Ma quando stai cadendo a picco, quando sei deluso, in difficoltà, in crisi profonda, c’è una sola cosa che può sostenerti: l’amicizia. L’amicizia che ti accoglie, ti raccoglie (letteralmente da terra quando sprofondi nel dolore), che ti coccola, che ti tiene per mano mentre riprendi a camminare e che accompagna i tuoi primi passi insicuri e traballanti, quando decidi di riaffacciarti nel mondo. Ed è questo il filo conduttore che unisce “Vittoria” a “Qualcosa di vero”: due testi profondamente diversi tra loro, ma accomunati dal concetto di amicizia. Un sentimento raccontato in modo straordinario, speciale: mentre leggi vorresti essere anche tu un amico di Vittoria, vorresti anche tu creare catene di monitoraggio per controllare il suo stato d’animo e l’evolvere della sua crisi.
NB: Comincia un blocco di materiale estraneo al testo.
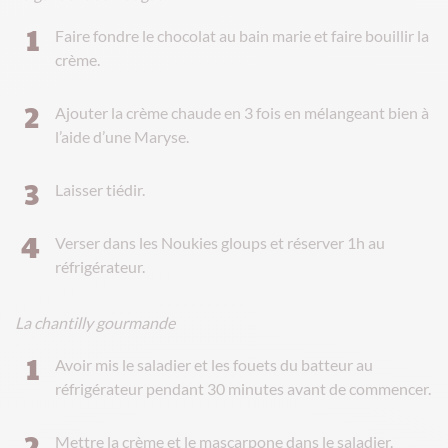
Faire fondre le chocolat au bain marie et faire bouillir la
crème.
Ajouter la crème chaude en 3 fois en mélangeant bien à
l’aide d’une Maryse.
Laisser tiédir.
Verser dans les Noukies gloups et réserver 1h au
réfrigérateur.
La chantilly gourmande
Avoir mis le saladier et les fouets du batteur au
réfrigérateur pendant 30 minutes avant de commencer.
Mettre la crème et le mascarpone dans le saladier.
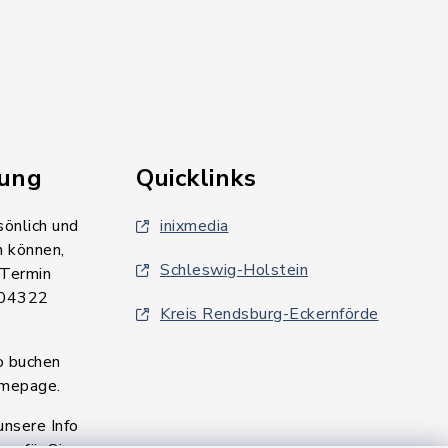
rung
Quicklinks
sönlich und
inixmedia
n können,
Schleswig-Holstein
 Termin
 04322
Kreis Rendsburg-Eckernförde
o buchen
omepage.
unsere Info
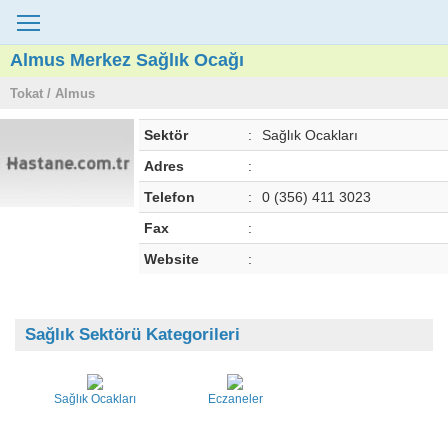
Almus Merkez Sağlık Ocağı
Tokat / Almus
Sektör
:
Sağlık Ocakları
Adres
:
Telefon
:
0 (356) 411 3023
Fax
:
Website
:
Sağlık Sektörü Kategorileri
Sağlık Ocakları
Eczaneler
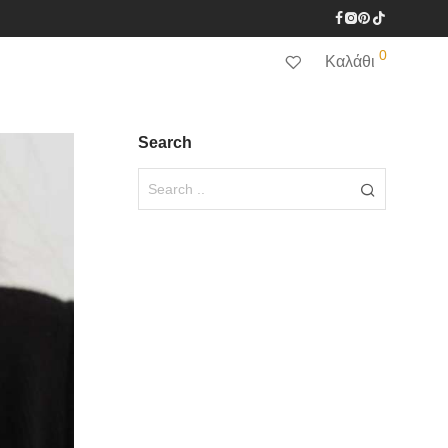
0
Καλάθι
Search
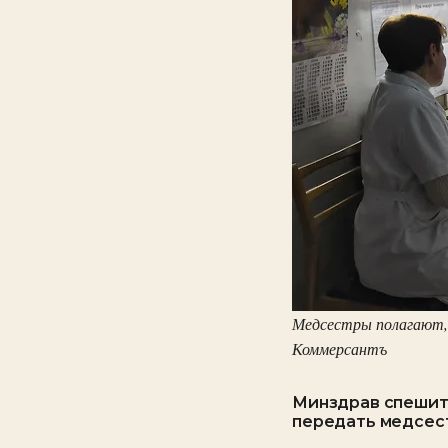
Медсестры полагают,
Коммерсантъ
Минздрав спешит 
передать медсес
Quello che amo dei libri di questa scrittrice è che vi trovo narrati i sentimenti. I buoni sentimenti, raccontati in modo vero, sincero e non smielato. A impreziosire il tutto, inoltre, vi è il fatto che nelle sue storie c’è spazio per la bontà: gente buona, capace di piccoli gesti, gente che crea legami, gente che vorresti incontrare spesso nella vita di tutti i giorni.
La capacità della Fiorio di raccontare la bellezza della normalità mi affascina e mi fa emozionare. Sempre.
Per darvi un assaggio della portata emotiva di questo romanzo, richiamo un passaggio di un capitolo (“Questa sei tu”) in cui si tratteggia un momento fondamentale per Vittoria; il risultato è emozionante e di una bellezza disarmante: Ho dato a Valentina i miei occhi per vedersi e per farlo li ho dovuti aprire. Fa male, fa bene, fa paura. Se si chiudono di nuovo? Stupendo!
Consigliato all’ennesima potenza!
Note a margine: la copertina bellissima, Alice e il suo “tric tric”, il mitico Sugo e i consigli che indirettamente, grazie a Vittoria, arrivano a noi (C’è un peso da mettere sulla bilancia: è il valore che ti dai).
Barbara Fiorio
(Genova, 1968), formazione classica, studi universitari in graphic design, un master in marketing communication, ha lavorato per oltre un decennio nella promozione teatrale ed è stata la portavoce del presidente della Provincia di Genova. Tiene corsi e laboratori di comunicazione e di scrittura, tra cui il Gruppo di Supporto Scrittori Pigri (GSSP). Ha pubblicato il saggio ironico sulle fiabe classiche C’era una svolta (Eumeswil, 2009) e i romanzi Chanel non fa scarpette di cristallo (Castelvecchi, 2011), Buona fortuna (Mondadori, 2013), Qualcosa di vero (Feltrinelli, 2015) e Vittoria (2018). I suoi libri sono tradotti in Spagna e in Germania.